I woke up this morning and my whole mind and body wanted to feel tired–I didn’t want to be tired, though! I had big plans for the day! To be honest,with the fast-paced life I have been living lately, I could have found many reasons to deserve to stay tired. Instead, I told myself “No, I don’t want to feel tired today!” and I made a conscious choice to look for reasons to find energy.
- I started with my morning meditation, which includes scriptures and other good, inspirational books, journaling, and prayer.
- I found some of my favorite music, went down into my basement, and I danced. I got my blood pumping in a way that’s fun for me—not force, just free fun.

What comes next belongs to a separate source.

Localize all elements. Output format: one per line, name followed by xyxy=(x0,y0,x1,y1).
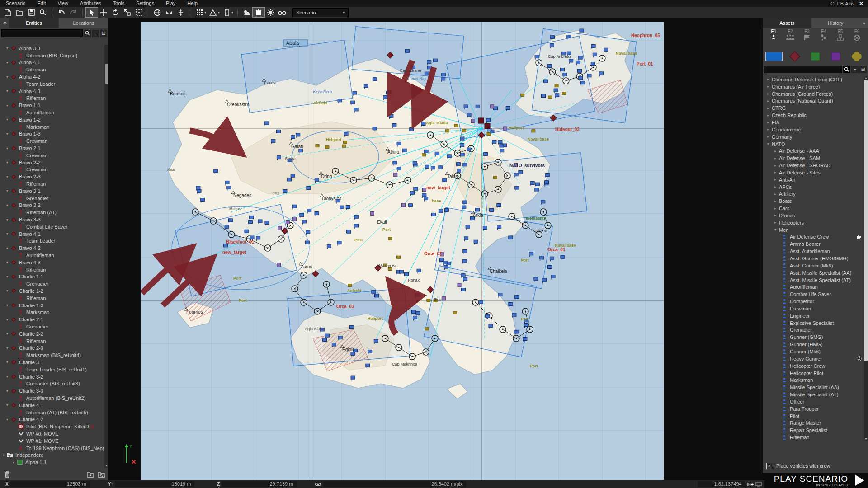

- I gave my husband a really big hug and thought of all the reasons I am grateful to have him in my life.
By finding all the reasons that I could have energy today, I also found reasons that I could feel excited about the day–even with all the things on my to-do list– without needing to feel tired or overwhelmed about it.
It’s so cool how that works, isn’t it?
To some it may seem like it could be coincidence or a “fluke thing,” but I’m going to tell you why it works. Basically, it’s because our brains are cool! Our brains are programmed to only see the things we look for. According to Darren Hardy in the Compound Effect:
“We are bombarded with billions of sensory bites of information each day. To keep ourselves from going insane, we ignore 99.9 percent of them, only really seeing, hearing, or experiencing those upon which our mind focuses.”
And thank goodness!! Think about it, if we had to notice and process every single piece of information that came our way, we would be overwhelmed with information! There are sights, sounds, smells, and life going on around us all the time! There’s always something coming at us and wanting our attention, so our brains are wired to ignore a lot of things. I don’t have to notice every time I need to take a breath, I don’t need to tell my body how to move. My brain does that habitually, and it also shuts out information habitually. Yours does too!
- If you’re a parent and you’ve ever been in a room full of kids making all kinds of noise and the only sound you notice is your own child’s cry, it’s because you’ve been trained to only listen for the noises that you need to hear.
- If you’ve ever bought a new car or learned a new word and suddenly you notice them everywhere, was it a serendipitous coincidence that all of a sudden everyone has learned the word or bought the car? I mean, maybe—but most likely, it’s just you didn’t notice it before; it wasn’t in your awareness.
Just imagine! if we understand just this little piece about how our brains work, we could program it to notice more of the things we want to see!
Which brings up another important point: do you know what you want to see?
If we could know for sure what we value–things that are virtuous, lovely, praiseworthy, of good report, perhaps–then we can choose to see those things.
When I woke up this morning, I could have chosen to focus on all I had to do. I could have chosen to focus on all the reasons why I deserved to be tired; I could have focused on the fog on my brain, I could have focused on my eyes being heavy—and, to be honest, Sometimes I DO! Today, however, I didn’t want to. So I chose to focus on reasons to be excited and to have energy, and it really made all the difference.
How do you want to feel today? What if you could choose to live the life that you value every single day?